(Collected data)

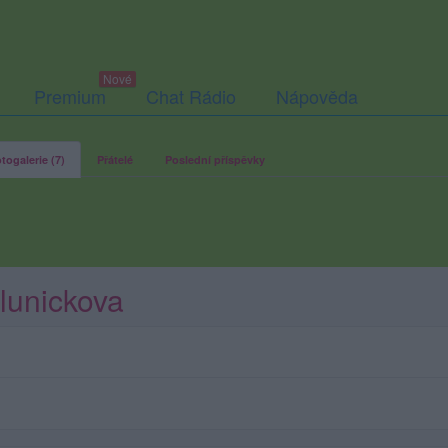
Premium
Chat Rádio
Nápověda
togalerie (7)
Přátelé
Poslední příspěvky
Slunickova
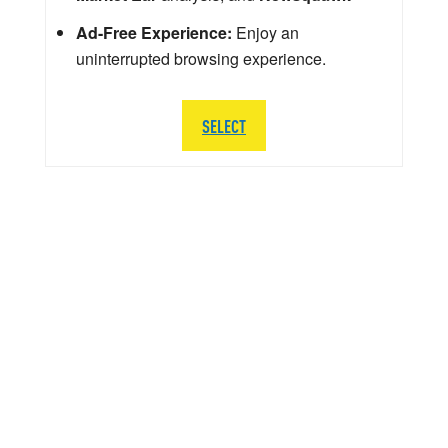
Ad-Free Experience:
Enjoy an
uninterrupted browsing experience.
SELECT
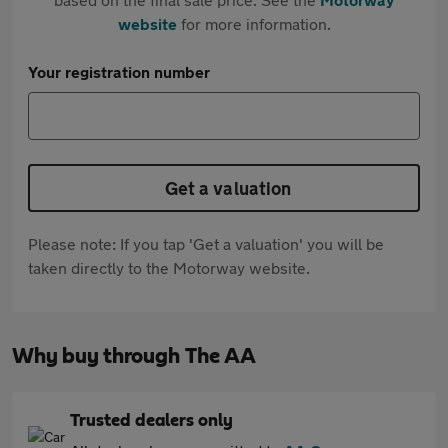
website
for more information.
Your registration number
Get a valuation
Please note: If you tap 'Get a valuation' you will be
taken directly to the Motorway website.
Why buy through The AA
Trusted dealers only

• **Task directions**
Copy the records exactly. Skip the images.

• **Problem solution**
Premium
Chat Rádio
Nápověda
togalerie (7)
Přátelé
Poslední příspěvky
Slunickova
Ad-Free Experience:
Enjoy an
uninterrupted browsing experience.
SELECT
website
for more information.
Your registration number
Get a valuation
Please note: If you tap 'Get a valuation' you will be
taken directly to the Motorway website.
Why buy through The AA
Trusted dealers only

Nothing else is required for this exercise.